The United States was leading in AI research until 20 years ago, leaving China well behind. Both public and private institutions saw an increase in AI production in the US when China was conducting mining operations in global manufacturing. But China has been catching up over the years. According to experts, China has now become a world leader in AI publications and patients. It is capable of being the AI superpower as China’s position progresses.
The progress made in China is humorous, according to the 2018 China AI Growth Report and the latest studies on the economic and social effects of AI technologies. Previously, the contribution of China to the global share of AI research papers was 4.26 percent, which has now jumped to 27.69 percent. These staggering numbers mean that China, even the United States, has left behind every country.
In filing more AI patents than any other country, China is also consistent. As of March 2019, there are 1,189 AI companies in China, second to the 2,000 operating AI companies in the USA. Chinese companies focus more than other competitive countries on speech recognition, speech synthesis, image recognition, and video recognition devices.
Although this is amazing, the circumstances that helped China to rise in the AI field may also jeopardize its future AI growth. Field interviews were conducted by Harvard Business Review to explain this. They spoke to 15 AI-related organizations from various industries and used the catch-up cycle theory, a paradigm developed to explain the sudden shift in industrial leadership in a region.
The catch-up paradigm suggests that changes in market conditions, technology, and policy environments may put early starters and late starters in an equal position under some circumstances. For late-starters, by reducing the benefit of incumbents, it can open a window of opportunities. For example, while Nokia was the cell phone market leader, the advancement of smartphones flattened Nokia’s position and created a chance for fast-movers like Samsung to overtake it.
Unlike some, the analysis does not guarantee a solid result in the field of artificial intelligence. Although research offers a roadmap for a creative way forward, AI innovations occur with data on consumer usage and businesses optimize the AI software from what they learn from the data provided.
Currently, everyone is proud of publishing AI research findings, according to one of the managers of NISE Intelligent Technology.
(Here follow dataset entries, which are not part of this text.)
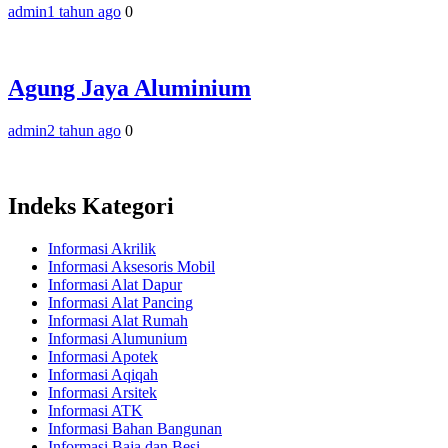
admin
1 tahun ago
0
Agung Jaya Aluminium
admin
2 tahun ago
0
Indeks Kategori
Informasi Akrilik
Informasi Aksesoris Mobil
Informasi Alat Dapur
Informasi Alat Pancing
Informasi Alat Rumah
Informasi Alumunium
Informasi Apotek
Informasi Aqiqah
Informasi Arsitek
Informasi ATK
Informasi Bahan Bangunan
Informasi Baja dan Besi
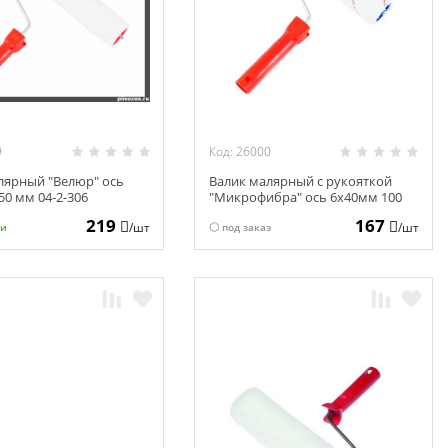
9
Код: 26000
лярный "Велюр" ось
Валик малярный с рукояткой
50 мм 04-2-306
"Микрофибра" ось 6х40мм 100
мм 04-2-610
219
167
/шт
/шт
ии
под заказ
Generally speaking, it’s not too difficult for anyone to work out the code and apply it in this profession if you publish the article. This comes from a start-up that specializes in AI algorithms and AI chips. Such is the case because AI is an available science.
The enormous market size of China allows it to get massive data sets for AI innovation. For example, as of now, Didi, the Chinese version of Uber and the world’s largest ride-sharing company, processes more than 70 TB of data, with 9 billion daily routes and 1,000 car requests per second. Such a market not only offers big data benefits but also provides strong economic incentives that generate vibrant markets for startups and organizations in their industries to pursue AI applications.
In recent years, China has implemented a range of AI-friendly policies that send a signal to AI stakeholders, investors, and entrepreneurs that the government supports them. This is about China’s lack of specific rules on privacy. The ubiquity of surveillance cameras in China, for instance, generates data for AI companies specializing in visual and facial recognition. Most countries with stringent rules on public privacy will not see such a fast rise in AI.